2. The Lender registering a collateral charge.
I think that we have made the case for why lenders love this format and are unlikely to change it anytime soon. i.e. ‘All indebtedness’ and the increased security over the entire client relationship.
Although Lenders are increasingly under pressure to disclose all of the details more clearly, current mortgage commitments are lacking in any sort of detailed explanation. This is left up to the Mortgage Broker to provide. Master your script and ensure that the language is unbiased, matter of fact, and when clients ask for more information from the lender themselves you can forward this excerpt from the DoF site;
While many consumers continue to choose a traditional mortgage to secure their home loans, many are increasingly choosing collateral charge mortgages. The impacts of having a collateral charge mortgage may differ from traditional mortgages. For instance, switching between lenders may be more difficult. To make an informed choice, consumers need sufficient information to clearly understand the costs and consequences of collateral charge mortgages relative to traditional mortgages. The Government will require enhanced disclosure, better equipping borrowers to understand these impacts.
3. The Broker
Lets address the main points
1. Focusing on what makes the most sense for the client both product and lender-wise during mortgage inception should be priority #1.
2. A Brokers concerns about switching a client out to another lender 3-5 years later should be far lower than ensuring the client is placed with the appropriate lender up front.
3. Strong communication throughout the mortgage term will see that the client refers and returns to their original Broker for any increases or a port.
4. When the client does return looking for more funds, say $7,000.00 for a special assessment, if you originally spent time talking them out of a collateral product up front, ask yourself this; Are you now going to cover the cost of their legal fees which otherwise would have been nil?
5. As more lenders go the way of the collateral charge style product, there will be in turn more lenders that will accept a transfer in of an existing collateral charge.
6. Most Importantly; Understand all the ins and out and ups and downs of a collateral charge and do not paint yourself into a corner one way or the other. Simply be informative and neutral.
A sad example of a Broker failing to understand and clearly explain this topic was a recent client which came into my office convinced that they could in fact borrow 125% of the value of the property, and that they did not need to re-qualify. This client was less than impressed to discover this in fact was not the case, as had apparently been suggested by their previous Broker. Ultimately we were still successful with their refinance, but the misunderstanding eliminated the original brokers chances of doing any further business with the client.

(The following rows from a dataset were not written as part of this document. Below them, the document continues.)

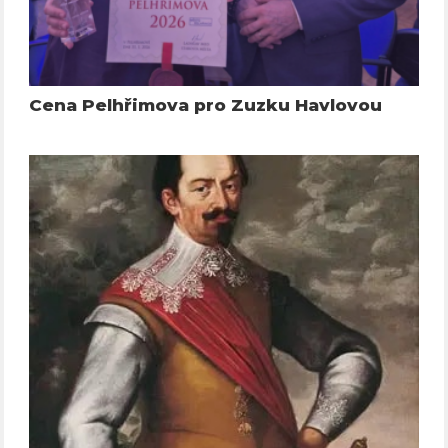
Cena Pelhřimova pro Zuzku Havlovou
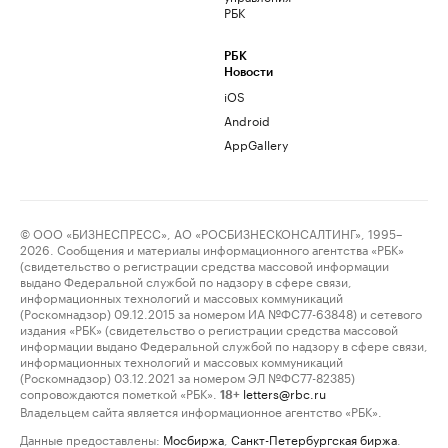
РБК
РБК
Новости
iOS
Android
AppGallery
© ООО «БИЗНЕСПРЕСС», АО «РОСБИЗНЕСКОНСАЛТИНГ», 1995–
2026. Сообщения и материалы информационного агентства «РБК»
(свидетельство о регистрации средства массовой информации
выдано Федеральной службой по надзору в сфере связи,
информационных технологий и массовых коммуникаций
(Роскомнадзор) 09.12.2015 за номером ИА №ФС77-63848) и сетевого
издания «РБК» (свидетельство о регистрации средства массовой
информации выдано Федеральной службой по надзору в сфере связи,
информационных технологий и массовых коммуникаций
(Роскомнадзор) 03.12.2021 за номером ЭЛ №ФС77-82385)
сопровождаются пометкой «РБК».
letters@rbc.ru
18+
Владельцем сайта является информационное агентство «РБК».
Данные предоставлены:
Мосбиржа
,
Санкт-Петербургская биржа
.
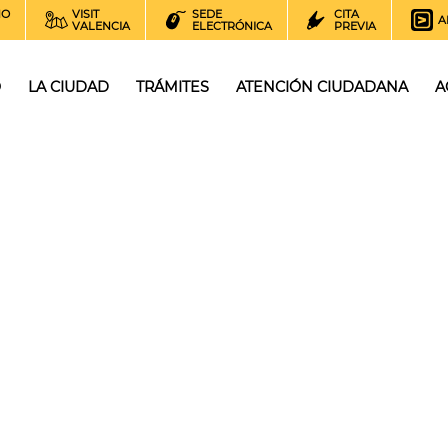
NO
VISIT
SEDE
CITA
A
VALENCIA
ELECTRÓNICA
PREVIA
O
LA CIUDAD
TRÁMITES
ATENCIÓN CIUDADANA
A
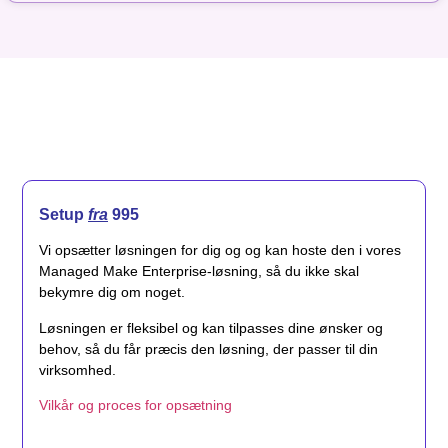
Setup
fra
995
Vi opsætter løsningen for dig og og kan hoste den i vores
Managed Make Enterprise-løsning, så du ikke skal
bekymre dig om noget.
Løsningen er fleksibel og kan tilpasses dine ønsker og
behov, så du får præcis den løsning, der passer til din
virksomhed.
Vilkår og proces for opsætning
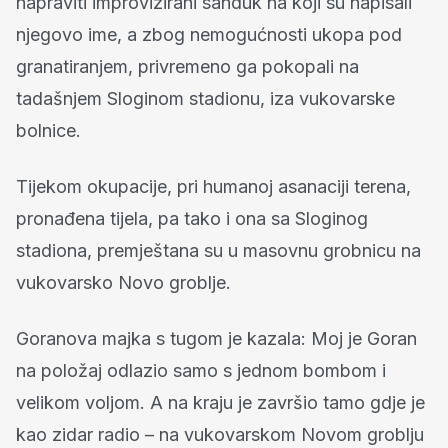
napraviti improvizirani sanduk na koji su napisali
njegovo ime, a zbog nemogućnosti ukopa pod
granatiranjem, privremeno ga pokopali na
tadašnjem Sloginom stadionu, iza vukovarske
bolnice.
Tijekom okupacije, pri humanoj asanaciji terena,
pronađena tijela, pa tako i ona sa Sloginog
stadiona, premještana su u masovnu grobnicu na
vukovarsko Novo groblje.
Goranova majka s tugom je kazala: Moj je Goran
na položaj odlazio samo s jednom bombom i
velikom voljom. A na kraju je završio tamo gdje je
kao zidar radio – na vukovarskom Novom groblju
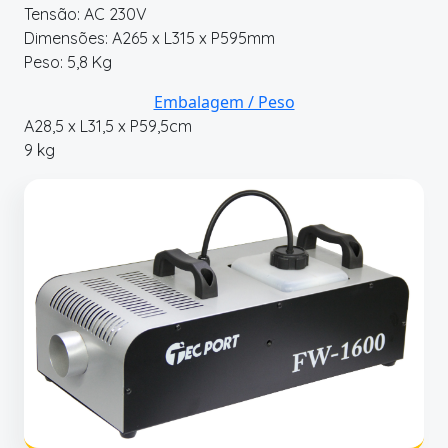
Tensão: AC 230V
Dimensões: A265 x L315 x P595mm
Peso: 5,8 Kg
Embalagem / Peso
A28,5 x L31,5 x P59,5cm
9 kg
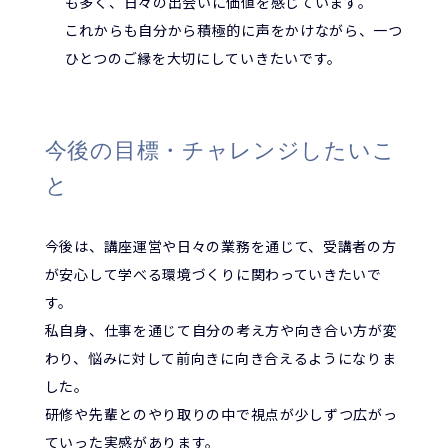
も多く、日々の出会いに価値を感じています。
これからも自分から積極的に声をかけながら、一つ
ひとつのご縁を大切にしていきたいです。
今後の目標・チャレンジしたいこ
と
今後は、講座運営や日々の業務を通じて、受講者の方
が安心して学べる環境づくりに関わっていきたいで
す。
私自身、仕事を通じて自分の考え方や向き合い方が変
わり、悩みに対して前向きに向き合えるようになりま
した。
研修や先輩とのやり取りの中で視点が少しずつ広がっ
ていった実感があります。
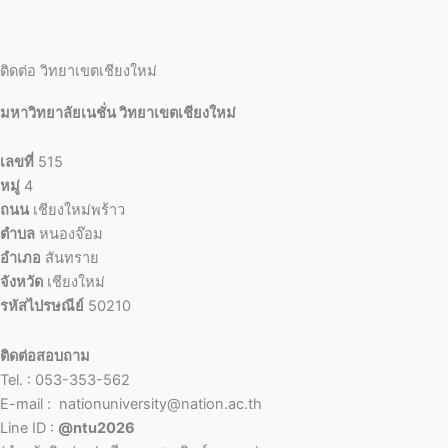
ติดต่อ วิทยาเขตเชียงใหม่
มหาวิทยาลัยเนชั่น วิทยาเขตเชียงใหม่
เลขที่
515
หมู่
4
ถนน
เชียงใหม่พร้าว
ตำบล
หนองจ๊อม
อำเภอ
สันทราย
จังหวัด
เชียงใหม่
รหัสไปรษณีย์
50210
ติดต่อสอบถาม
Tel. : 053-353-562
E-mail : nationuniversity@nation.ac.th
Line ID :
@ntu2026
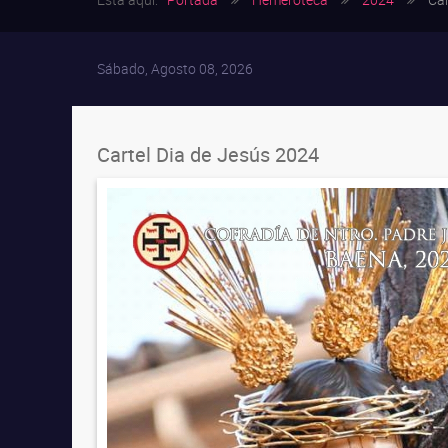
Sábado, Agosto 08, 2026
Cartel Dia de Jesús 2024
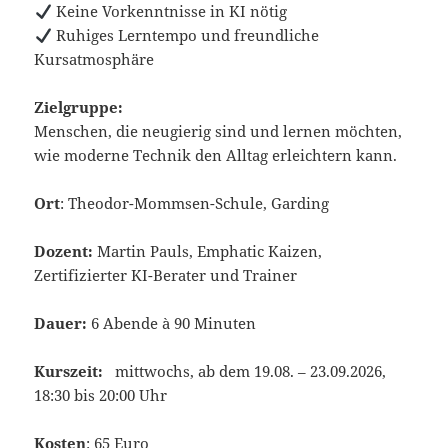
Keine Vorkenntnisse in KI nötig
Ruhiges Lerntempo und freundliche
Kursatmosphäre
Zielgruppe:
Menschen, die neugierig sind und lernen möchten,
wie moderne Technik den Alltag erleichtern kann.
Ort
: Theodor-Mommsen-Schule, Garding
Dozent:
Martin Pauls, Emphatic Kaizen,
Zertifizierter KI-Berater und Trainer
Dauer:
6 Abende à 90 Minuten
Kurszeit:
mittwochs, ab dem 19.08. – 23.09.2026,
18:30 bis 20:00 Uhr
Kosten
: 65 Euro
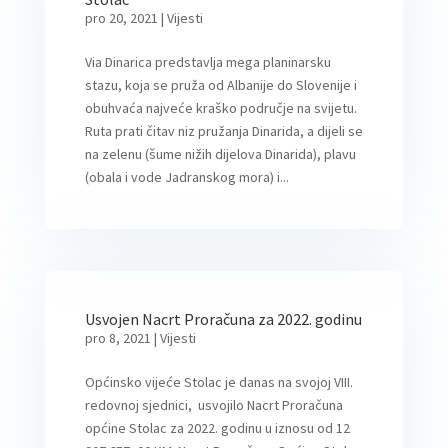
pro 20, 2021
|
Vijesti
Via Dinarica predstavlja mega planinarsku
stazu, koja se pruža od Albanije do Slovenije i
obuhvaća najveće kraško područje na svijetu.
Ruta prati čitav niz pružanja Dinarida, a dijeli se
na zelenu (šume nižih dijelova Dinarida), plavu
(obala i vode Jadranskog mora) i...
Usvojen Nacrt Proračuna za 2022. godinu
pro 8, 2021
|
Vijesti
Općinsko vijeće Stolac je danas na svojoj VIII.
redovnoj sjednici, usvojilo Nacrt Proračuna
općine Stolac za 2022. godinu u iznosu od 12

I have also had a recent experience where the Branch rep at the branch signing made this same mistake, as they were unaware of exactly how the product worked.
Be the Expert; Know your stuff!
i.e. Yes, legal fees are waived, but there is still an update appraisal required, and of course updated credit and income confirmation. It is essentially the same as underwriting any other refinance transaction – minus the trip to the lawyers office.
Collateral Charge products are here to stay, learn about them and use them for what they are; an excellent competitive opportunity to move a clients mortgage relationship away from their existing Financial Institution. Unless of course you placed the clients mortgage in the first place, in such an instance you should be considerate of both the clients time as well as the current lenders status alike and make use of the increase provisions that a collateral charge provides prior to looking to move the client.